The marriage ritual consists in two parts. The different clans march towards a small mountain that lies in the unclaimed land that is theatre to tribal warfare, all dressed in ritual garments. Their bodies are covered in the paste of the Yom root chewed and spat, which produces a white paste used to draw figures on the bodies. Feather are worn and, during the climbing of the mountain, noises of birds are imitated. Something most peculiar happens here. When climbing the mountain with my clan I could hear the noises and bird calls of all the other clans doing the same. As if a mysterious force is pulling them to the top at the same moment; I couldn't find out how they know when to gather. Close to the top of the mountain, where a small plateau will host the ritual, the clan disbands and every member, young male and females in the age of marriage, runs in different directions. What follows, I could only gage from the distance, for being to close would have meant the risk of being given in marriage. All the youth converges on the plateau and distinctions between clans fall, for a majestic flock of birds dances and sings and no distinctions can be made. The spirits fly with them, they say, and when dancing they are spirits as well and unite with the ancestors who abandoned the sky to walk on earth. During the dance a young male would scream and fall on the compacted soil in a fit and a young girl would follow immediately after. Ritual experts from every clan would walk and mark the couple with red soil, till the night is over and most youngs lie on the floor, marked and exhausted. The rest would walk away in silence, waiting for the spirits to match them with the right spouse at the next ritual. The marked male would now stand up, confused, human again after having been spirit and bird, and look for a girl with the same mark. She'll follow him to his clan and become his wife.

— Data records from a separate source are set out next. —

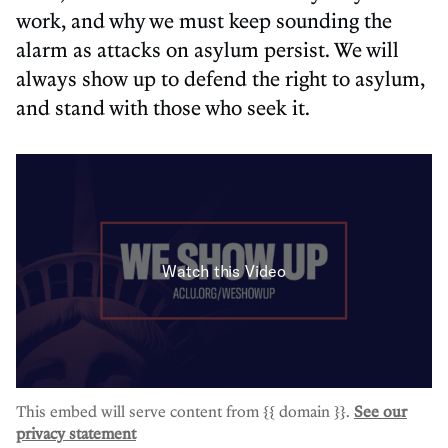
work, and why we must keep sounding the
alarm as attacks on asylum persist. We will
always show up to defend the right to asylum,
and stand with those who seek it.
This embed will serve content from {{ domain }}.
See our
privacy statement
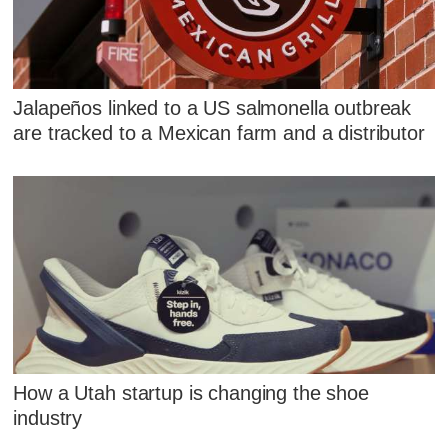
Jalapeños linked to a US salmonella outbreak
are tracked to a Mexican farm and a distributor
How a Utah startup is changing the shoe
industry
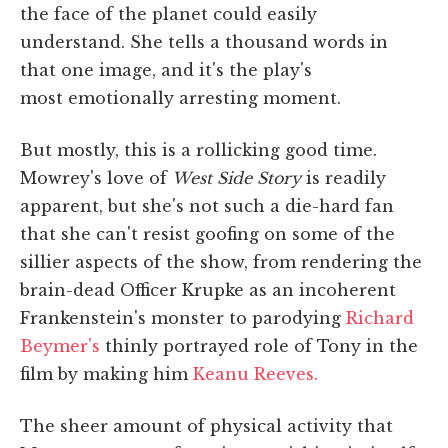
the face of the planet could easily
understand. She tells a thousand words in
that one image, and it's the play's
most emotionally arresting moment.
But mostly, this is a rollicking good time.
Mowrey's love of
West Side Story
is readily
apparent, but she's not such a die-hard fan
that she can't resist goofing on some of the
sillier aspects of the show, from rendering the
brain-dead Officer Krupke as an incoherent
Frankenstein's monster to parodying
Richard
Beymer's
thinly portrayed role of Tony in the
film by making him
Keanu Reeves.
The sheer amount of physical activity that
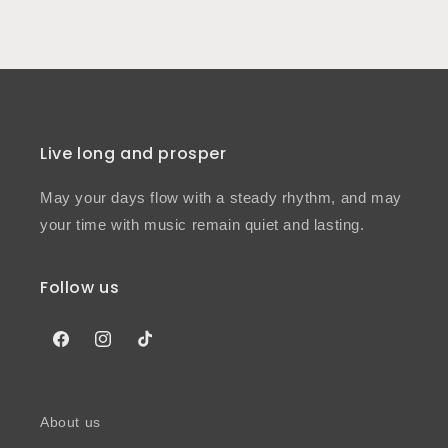
Live long and prosper
May your days flow with a steady rhythm, and may
your time with music remain quiet and lasting.
Follow us
Facebook
Instagram
TikTok
About us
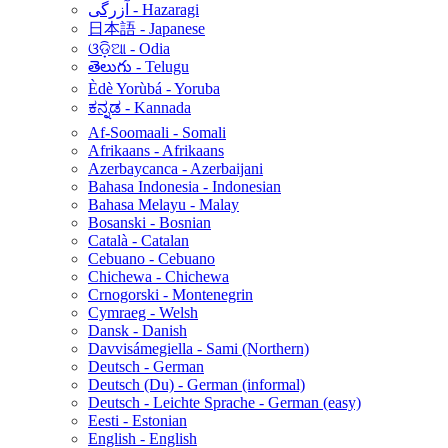
آزرگی - Hazaragi
日本語 - Japanese
ଓଡ଼ିଆ - Odia
తెలుగు - Telugu
Èdè Yorùbá - Yoruba
ಕನ್ನಡ - Kannada
Af-Soomaali - Somali
Afrikaans - Afrikaans
Azerbaycanca - Azerbaijani
Bahasa Indonesia - Indonesian
Bahasa Melayu - Malay
Bosanski - Bosnian
Català - Catalan
Cebuano - Cebuano
Chichewa - Chichewa
Crnogorski - Montenegrin
Cymraeg - Welsh
Dansk - Danish
Davvisámegiella - Sami (Northern)
Deutsch - German
Deutsch (Du) - German (informal)
Deutsch - Leichte Sprache - German (easy)
Eesti - Estonian
English - English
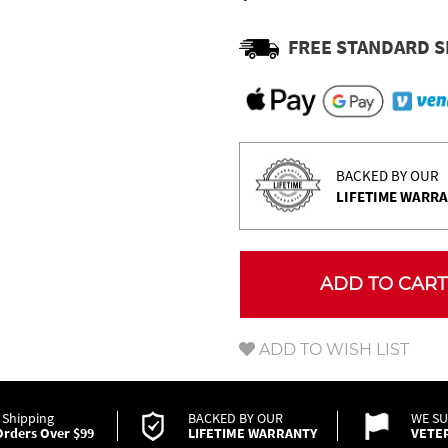
Γ
FREE STANDARD S
BACKED BY OUR
LIFETIME WARR
ADD TO CART
ADD TO WISH LIST
 Shipping
BACKED BY OUR
WE S
rders Over $99
LIFETIME WARRANTY
VETE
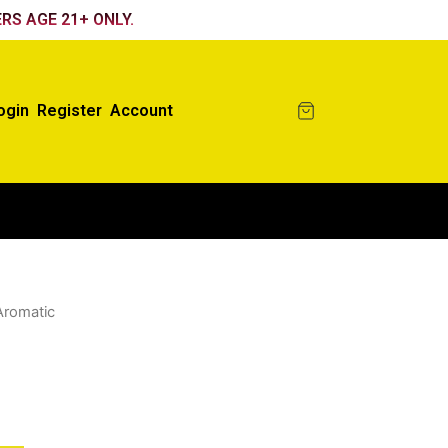
RS AGE 21+ ONLY.
ogin
Register
Account
Aromatic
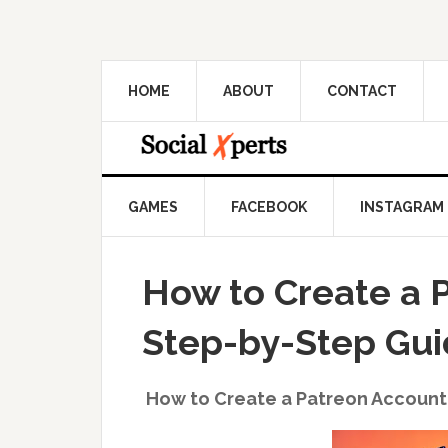
HOME
ABOUT
CONTACT
GAMES
FACEBOOK
INSTAGRAM
How to Create a 
Step-by-Step Gu
How to Create a Patreon Account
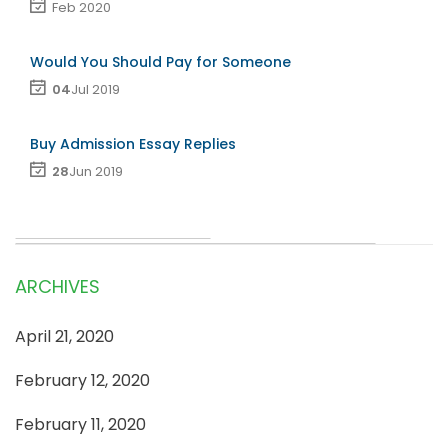
Feb 2020
Would You Should Pay for Someone
04
Jul 2019
Buy Admission Essay Replies
28
Jun 2019
ARCHIVES
April 21, 2020
February 12, 2020
February 11, 2020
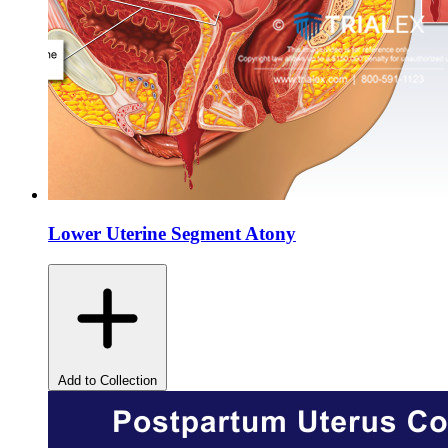
Lower Uterine Segment Atony
Add to Collection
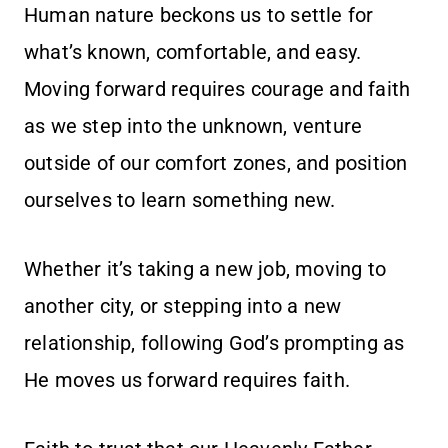
Human nature beckons us to settle for
what’s known, comfortable, and easy.
Moving forward requires courage and faith
as we step into the unknown, venture
outside of our comfort zones, and position
ourselves to learn something new.
Whether it’s taking a new job, moving to
another city, or stepping into a new
relationship, following God’s prompting as
He moves us forward requires faith.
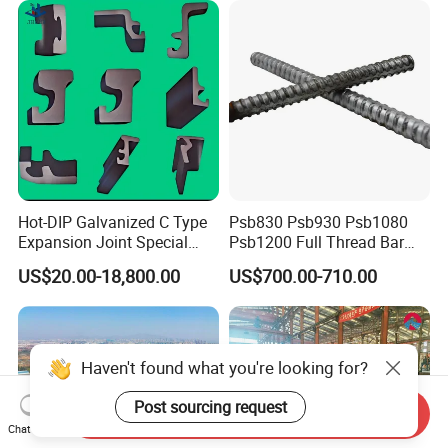
Hot-DIP Galvanized C Type
Psb830 Psb930 Psb1080
Expansion Joint Special
Psb1200 Full Thread Bar
Steel Profile
25mm 28mm for Bridge
US$20.00-18,800.00
US$700.00-710.00
Construction
Send Inquiry
Chat Now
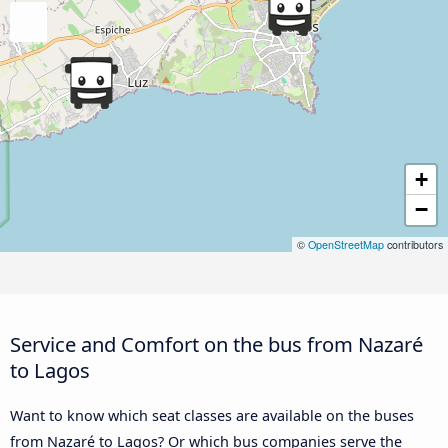
+
−
©
OpenStreetMap
contributors
Service and Comfort on the bus from Nazaré
to Lagos
Want to know which seat classes are available on the buses
from Nazaré to Lagos? Or which bus companies serve the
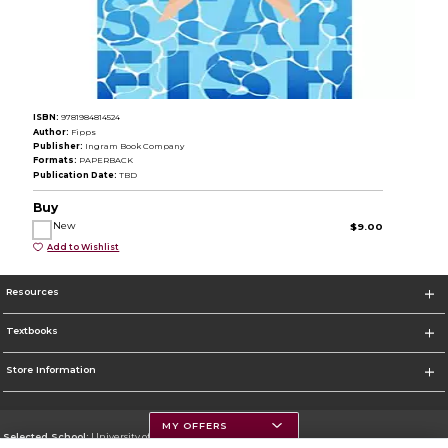
ISBN:
9781984814524
Author:
Fipps
Publisher:
Ingram Book Company
Formats:
PAPERBACK
Publication Date:
TBD
Buy
New
$9.00
Add to Wishlist
Resources
Textbooks
Store Information
MY OFFERS
Selected School:
University of Montana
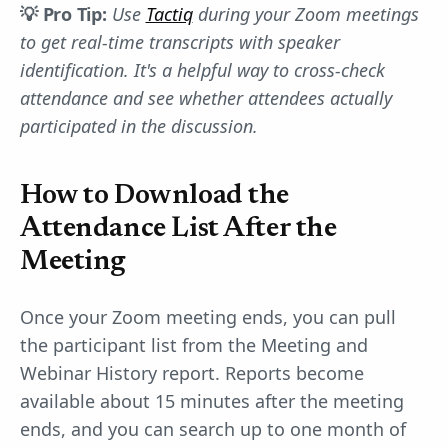
💡 Pro Tip:
Use
Tactiq
during your Zoom meetings
to get real-time transcripts with speaker
identification. It's a helpful way to cross-check
attendance and see whether attendees actually
participated in the discussion.
How to Download the
Attendance List After the
Meeting
Once your Zoom meeting ends, you can pull
the participant list from the Meeting and
Webinar History report. Reports become
available about 15 minutes after the meeting
ends, and you can search up to one month of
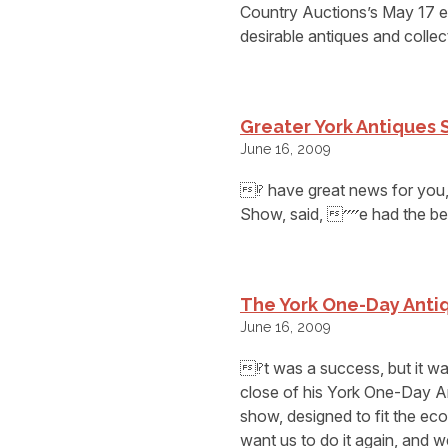
Country Auctions’s May 17 e
desirable antiques and collect
Greater York Antiques
June 16, 2009
⁉ have great news for you
Show, said, ⁗e had the be
The York One-Day Antiq
June 16, 2009
⁉t was a success, but it w
close of his York One-Day A
show, designed to fit the e
want us to do it again, and w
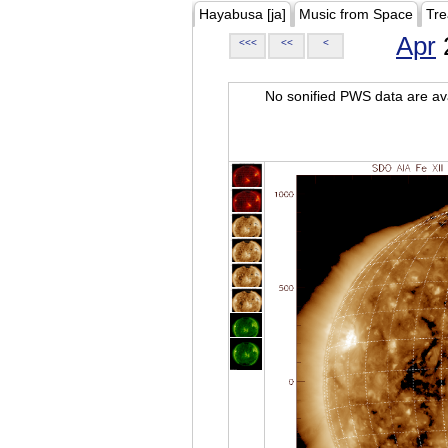
Hayabusa [ja]
Music from Space
Tre
Apr
<<<
<<
<
No sonified PWS data are ava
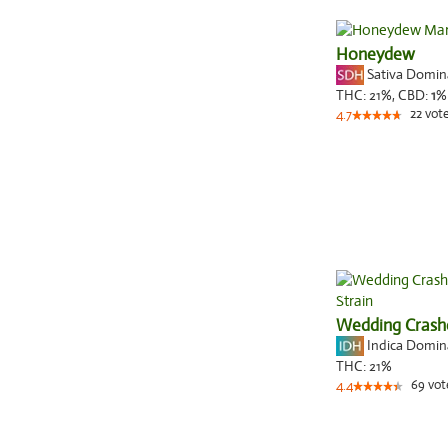
Honeydew
Sativa Domi
THC:
21%,
CBD:
1
%
22
vot
4.7
Wedding Crash
Indica Domi
THC:
21%
69
vot
4.4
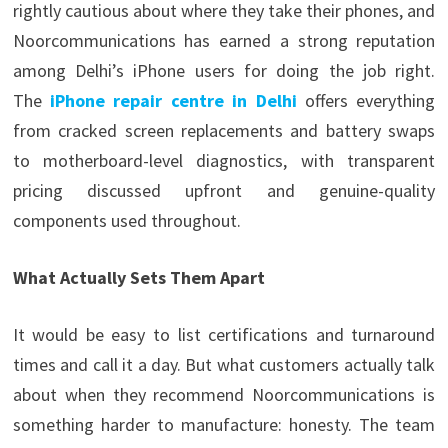
rightly cautious about where they take their phones, and
Noorcommunications has earned a strong reputation
among Delhi’s iPhone users for doing the job right.
The
iPhone repair centre in Delhi
offers everything
from cracked screen replacements and battery swaps
to motherboard-level diagnostics, with transparent
pricing discussed upfront and genuine-quality
components used throughout.
What Actually Sets Them Apart
It would be easy to list certifications and turnaround
times and call it a day. But what customers actually talk
about when they recommend Noorcommunications is
something harder to manufacture: honesty. The team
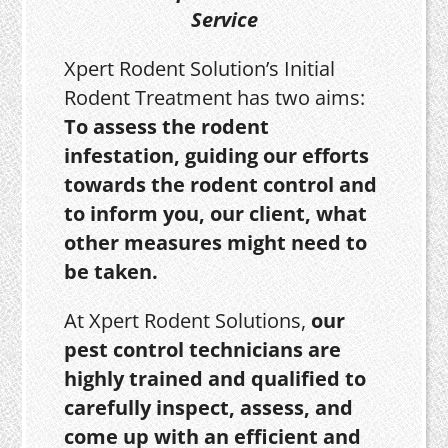
Service
Xpert Rodent Solution’s Initial
Rodent Treatment has two aims:
To assess the rodent
infestation, guiding our efforts
towards the rodent control and
to inform you, our client, what
other measures might need to
be taken.
At Xpert Rodent Solutions,
our
pest control technicians are
highly trained and qualified to
carefully inspect, assess, and
come up with an efficient and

If the ritual is taken in isolation, it is not difficult to call it “religious” but, if the all social context is analysed it is clear that seeing this as religion is problematic. The ritual in fact is a delicate social mechanism that regulates the flow of women between clans, and therefore the very mapping of social change. Which clan becomes bigger and which dies out, which gets powerful and which will have to beg, all is decided on the grounds of the marriage ritual. This is in fact not only a marriage ritual, but the very structure of inter-clan tribal social life.


Asking questions of the kind “what is religion” and “what does religion do” can be misleading in contexts in which religion is completely mingled with other parts of social life. In fact, if we asked a young tribal man about what he is doing he would say “I am finding a wife” and not “I am praising the gods”. The risk we face is one of making “religion” into an object and, once arrived in a foreign land, with its new customs and peoples, ask ourselves “where is the religion” or “what is their religion”, with the subsequent “what does religion do” questions. I hope that the examples above showed that what at a first glance we might call religious is actually a social act that regulates marriage, inter-clan relations and the future wealth and power of a clan. And I am sure that in other contexts as well the category “religion” can conceal a more subtle complexity that we'll miss in looking for religion and its functions.


I hope to have helped providing another angle on the question raised by student Abbigal Pike's letter, and, ultimately, to spark a debate somehow. I am fully convinced that student Abbigal Pike's perspective is a valid one, and in most cases religion can be easily isolated and separated from the social context. However, a different perspective can help the work of a scholar, and this is a modest contribution to her work in progress.